Na Scania, a preocupação com o desenvolvimento de tecnologias capazes de amenizar os custos, ampliar a segurança e reduzir as perdas com a dirigibilidade fora dos padrões é uma realidade há mais de uma década. Agora, conforme afirma o engenheiro de pré-vendas da Scania no Brasil, Jeferson Silva, a preocupação começa a frequentar o radar dos pequenos transportadores, que passaram a pesar as relações entre custo e benefício na hora de adquirir um novo caminhão.

Silva explica que a fabricante desenvolveu o conceito de Streamline, uma solução de transporte em que produtos e serviços são oferecidos em um só pacote ao cliente. A linha, disponível nas cabines rodoviárias já existentes, proporciona tudo o que a marca pode entregar em termos de economia de combustível, disponibilidade e rentabilidade.

Conforme o engenheiro de pré-vendas, os caminhões podem chegar a até 15% de redução de consumo de combustível em comparação com a linha Euro 3, pois trazem uma combinação formada pelos novos ganhos aerodinâmicos com defletores de ar, o eficaz trem de força e a nova caixa de câmbio Scania Opticruise. Em relação à linha Euro 5 tradicional, o Streamline pode proporcionar uma economia de até 4%.

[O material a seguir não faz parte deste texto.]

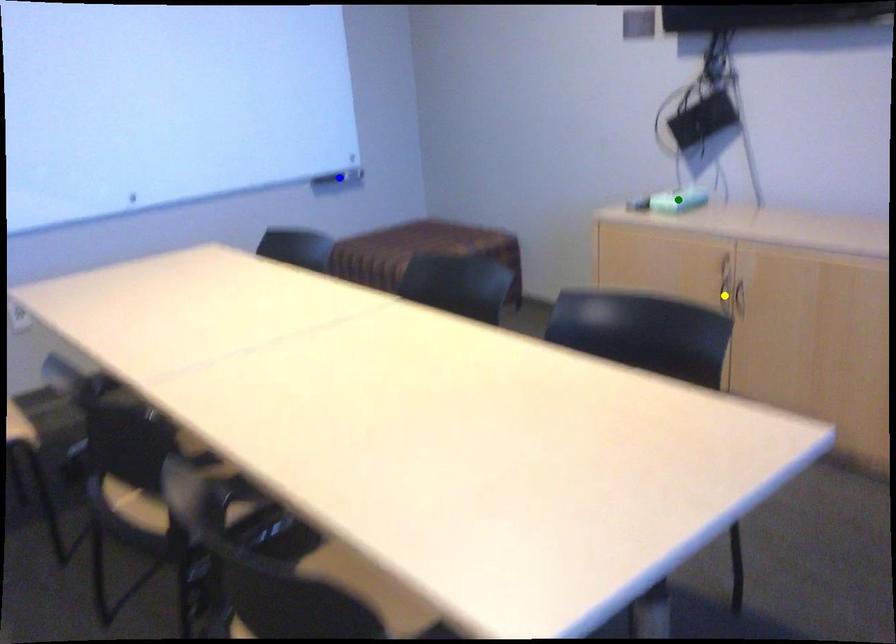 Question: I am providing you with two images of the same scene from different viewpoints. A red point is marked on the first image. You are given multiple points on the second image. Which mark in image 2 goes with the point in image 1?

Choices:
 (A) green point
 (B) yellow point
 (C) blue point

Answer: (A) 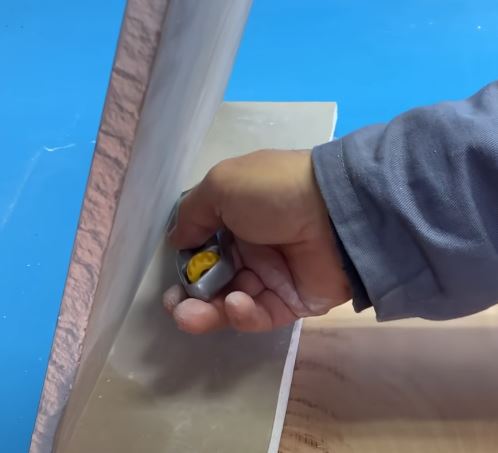 Find the location of a particular element. This screenshot has height=453, width=498. hand working on sheetrock is located at coordinates (224, 216). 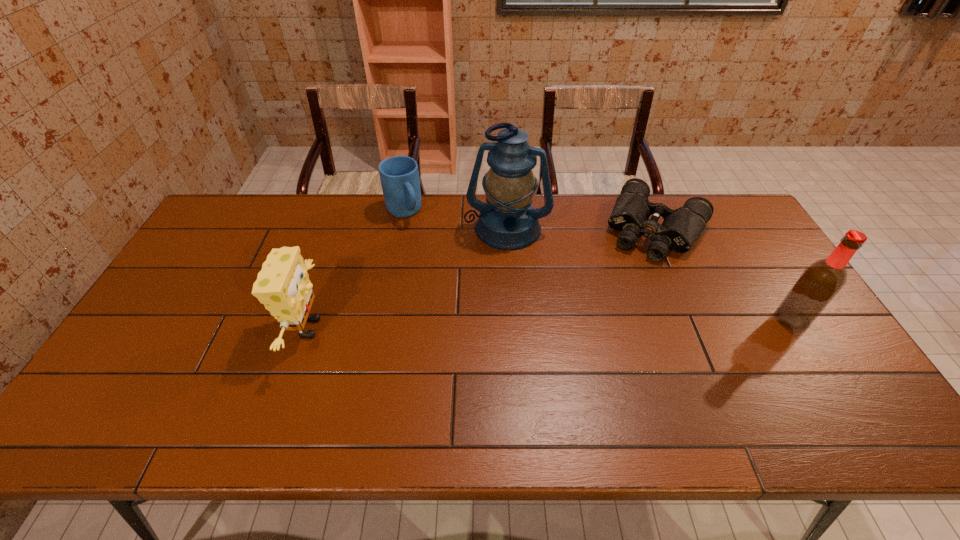 In the image, there is a desktop. Find the location of `vacant space at the right edge`. vacant space at the right edge is located at coordinates (742, 296).

This screenshot has height=540, width=960. I want to click on empty location between the lantern and the second object from left to right, so click(x=455, y=220).

Image resolution: width=960 pixels, height=540 pixels. Identify the location of free spot between the second tallest object and the third tallest object. [550, 323].

In order to click on vacant area that lies between the mug and the third tallest object in this screenshot , I will do `click(356, 270)`.

The height and width of the screenshot is (540, 960). In order to click on empty space that is in between the lantern and the rightmost object in this screenshot , I will do `click(649, 274)`.

This screenshot has width=960, height=540. Identify the location of vacant region between the binoculars and the tallest object. (582, 228).

Where is `free space between the beer bottle and the mug`? free space between the beer bottle and the mug is located at coordinates (598, 266).

What are the coordinates of `vacant area between the binoculars and the tallest object` in the screenshot? It's located at (582, 228).

Find the location of a particular element. This screenshot has height=540, width=960. free spot between the binoculars and the fourth shortest object is located at coordinates (725, 274).

Identify the location of free space that is in between the fourth shortest object and the mug. (598, 266). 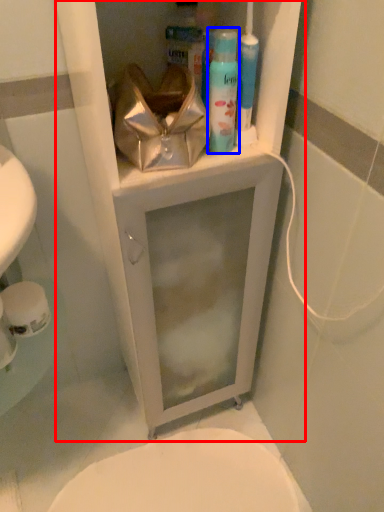 Question: Among these objects, which one is nearest to the camera, medicine cabinet (highlighted by a red box) or shaving cream (highlighted by a blue box)?

Choices:
 (A) medicine cabinet
 (B) shaving cream

Answer: (A) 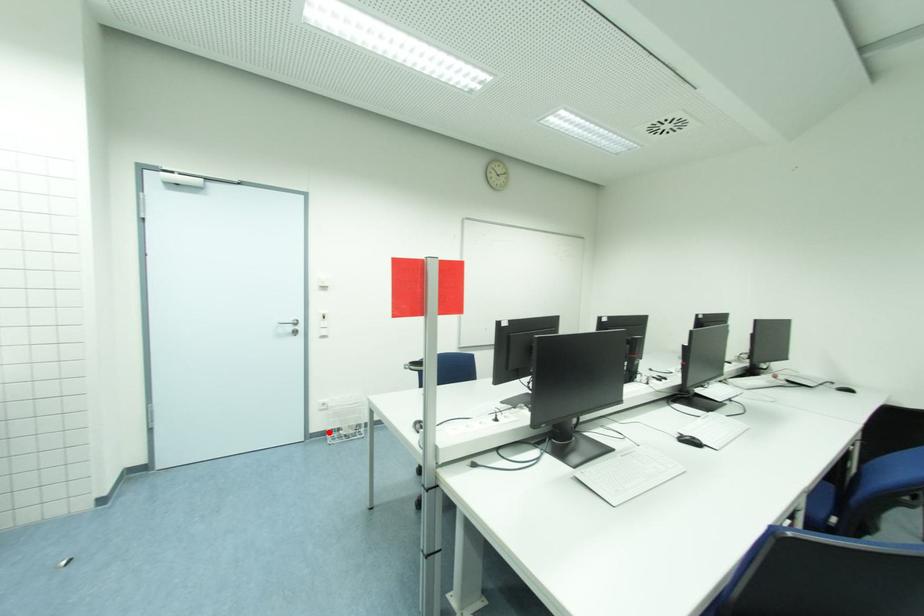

Neste contexto, somente a caixa automatizada representa 2% da redução de custos, quando utilizada em seu modo econômico. O sistema lubrificante acrescenta outros 0,4% de economia. Para completar, a aerodinâmica da cabine unida a um pequeno defletor no lugar das antigas aletas laterais fica responsável por 0,6% do montante. Já o chamado Ecocruise – o piloto automático inteligente que auxilia o condutor a atingir os melhores desempenhos do caminhão tanto na subida quanto na descida – contribuiu com o 1% restante.

Silva ainda afirma que o conjunto de tecnologias destinadas à melhorias na utilização dos freios é capaz de reduzir em até quatro vezes o tempo de intervalo entre a trocas das lonas. “A tecnologia ajuda na manutenção do aprendizado dos condutores que passaram por treinamentos. Muitas vezes, depois de um certo tempo, os condutores voltam a praticar os mesmos vícios de direção. Com o pacote, há um lembrete constante para que se atinja sempre os melhores despenhos”, afirma.